Start of DATASET EXTRACT

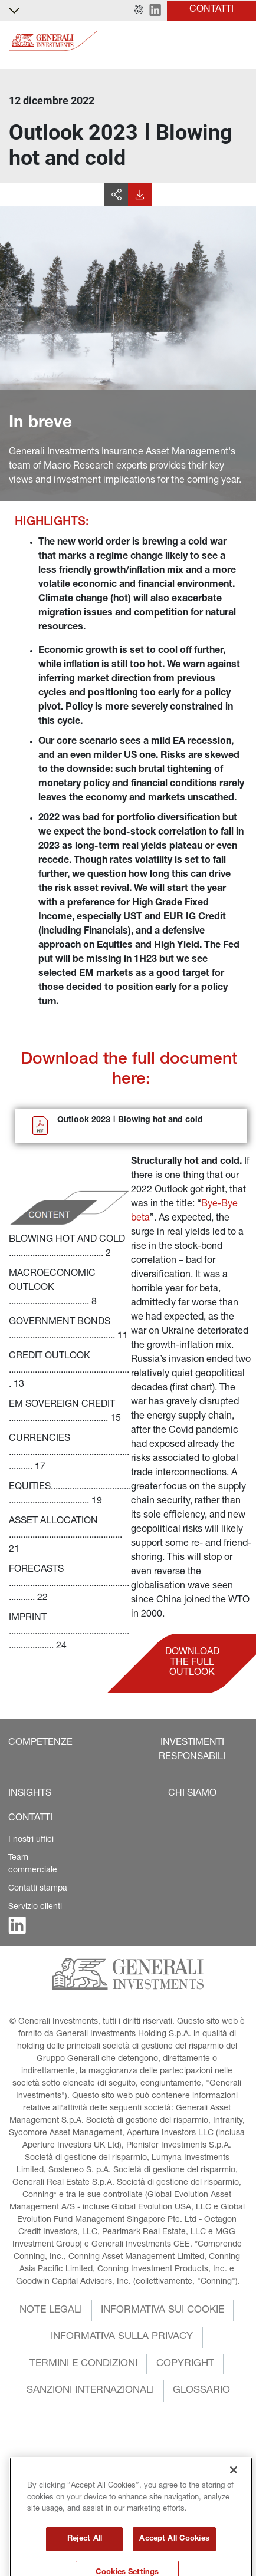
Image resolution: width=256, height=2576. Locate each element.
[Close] (234, 2525)
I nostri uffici (31, 1840)
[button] (139, 10)
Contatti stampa (37, 1889)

End of DATASET EXTRACT

_WHAT TO DO_.
The reply should contain every line of the material exactly, and no images.

_ANSWER SPACE_.
Image resolution: width=256, height=2576. Locate each element.
[Close] (234, 2525)
I nostri uffici (31, 1840)
[button] (139, 10)
Contatti stampa (37, 1889)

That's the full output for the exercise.